Deploy Qwen3 TTS on Kubernetes

💡 Quick Answer: Deploy Qwen3-TTS (1.7B parameters) for text-to-speech with custom voice cloning. At just 1.7B params, it runs on a small GPU (T4, L4) or even CPU. 1.13M downloads and 1.28K likes — one of the most popular open TTS models. Supports custom voice creation from short audio samples.

The Problem

Text-to-speech on Kubernetes needs to be:

Lightweight — not every TTS task justifies an A100
Custom voices — enterprise apps need branded voices, not generic ones
Multilingual — Chinese, English, and other languages from one model
Low latency — conversational AI needs fast synthesis

Qwen3-TTS at 1.7B parameters with 1.13M downloads is the sweet spot — high quality, low resource requirements, with voice cloning.

The Solution

Deploy Qwen3-TTS

apiVersion: apps/v1
kind: Deployment
metadata:
  name: qwen3-tts
  namespace: ai-inference
  labels:
    app: qwen3-tts
spec:
  replicas: 1
  selector:
    matchLabels:
      app: qwen3-tts
  template:
    metadata:
      labels:
        app: qwen3-tts
    spec:
      containers:
        - name: tts
          image: python:3.11-slim
          command:
            - /bin/bash
            - -c
            - |
              apt-get update && apt-get install -y ffmpeg
              pip install transformers torch torchaudio \
                fastapi uvicorn soundfile

              python3 << 'PYEOF'
              import torch
              from transformers import AutoModelForCausalLM, AutoTokenizer
              from fastapi import FastAPI
              from fastapi.responses import StreamingResponse
              import io, soundfile as sf

              app = FastAPI()

              model_name = "Qwen/Qwen3-TTS-12Hz-1.7B-CustomVoice"
              tokenizer = AutoTokenizer.from_pretrained(model_name, trust_remote_code=True)
              model = AutoModelForCausalLM.from_pretrained(
                  model_name,
                  torch_dtype=torch.float16,
                  device_map="auto",
                  trust_remote_code=True,
              )

              @app.get("/health")
              def health():
                  return {"status": "ready", "model": "qwen3-tts"}

              @app.post("/synthesize")
              async def synthesize(request: dict):
                  text = request.get("text", "Hello world")
                  speaker = request.get("speaker", None)
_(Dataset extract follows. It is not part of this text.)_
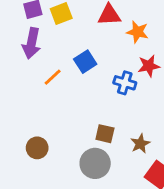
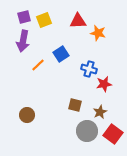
red star: (149, 66) -> (104, 84), moved
gray circle: (95, 163) -> (87, 131), moved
                  # Generate audio tokens
                  inputs = tokenizer(text, return_tensors="pt").to(model.device)
                  with torch.no_grad():
                      outputs = model.generate(
                          **inputs,
                          max_new_tokens=2048,
                      )

                  # Decode audio
                  audio = tokenizer.decode_audio(outputs[0])

                  buf = io.BytesIO()
                  sf.write(buf, audio, 24000, format="WAV")
                  buf.seek(0)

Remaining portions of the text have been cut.